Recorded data
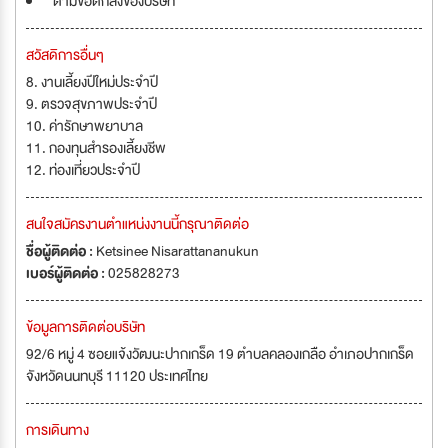
ตามข้อตกลงของบริษัท
สวัสดิการอื่นๆ
8. งานเลี้ยงปีใหม่ประจำปี
9. ตรวจสุขภาพประจำปี
10. ค่ารักษาพยาบาล
11. กองทุนสำรองเลี้ยงชีพ
12. ท่องเที่ยวประจำปี
สนใจสมัครงานตำแหน่งงานนี้กรุณาติดต่อ
ชื่อผู้ติดต่อ :
Ketsinee Nisarattananukun
เบอร์ผู้ติดต่อ :
025828273
ข้อมูลการติดต่อบริษัท
92/6 หมู่ 4 ซอยแจ้งวัฒนะปากเกร็ด 19 ตำบลคลองเกลือ อำเภอปากเกร็ด
จังหวัดนนทบุรี 11120 ประเทศไทย
การเดินทาง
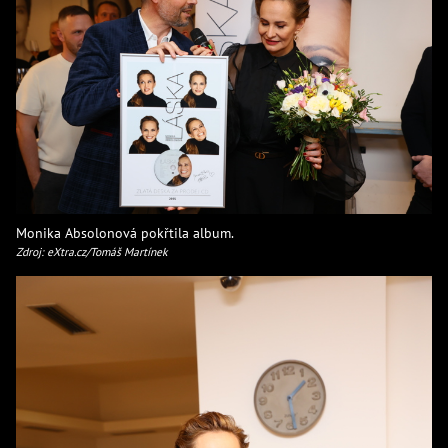
Monika Absolonová pokřtila album.
Zdroj: eXtra.cz/Tomáš Martínek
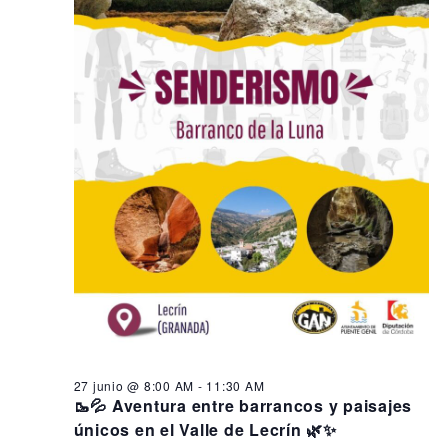
27 junio @ 8:00 AM
-
11:30 AM
🥾💦 Aventura entre barrancos y paisajes
únicos en el Valle de Lecrín 🌿✨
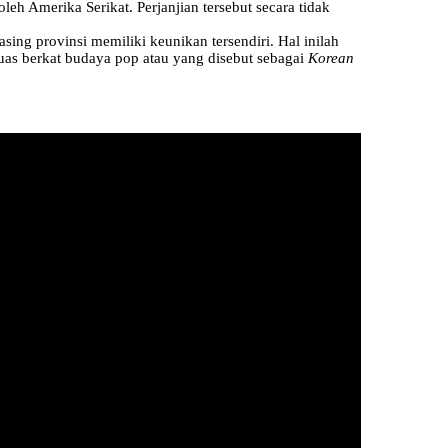
leh Amerika Serikat. Perjanjian tersebut secara tidak
sing provinsi memiliki keunikan tersendiri. Hal inilah
uas berkat budaya pop atau yang disebut sebagai
Korean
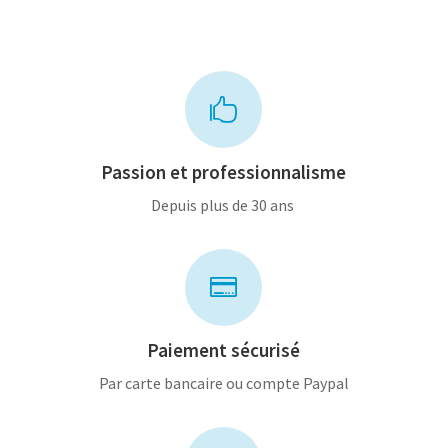

Passion et professionnalisme
Depuis plus de 30 ans

Paiement sécurisé
Par carte bancaire ou compte Paypal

▸ **TO DO**
Could you write out, exactly, each line of the data above from the one containing "Passion et professionnalisme" through the last, including both?

▸ **SOLVED EXERCISE**
Passion et professionnalisme
Depuis plus de 30 ans

Paiement sécurisé
Par carte bancaire ou compte Paypal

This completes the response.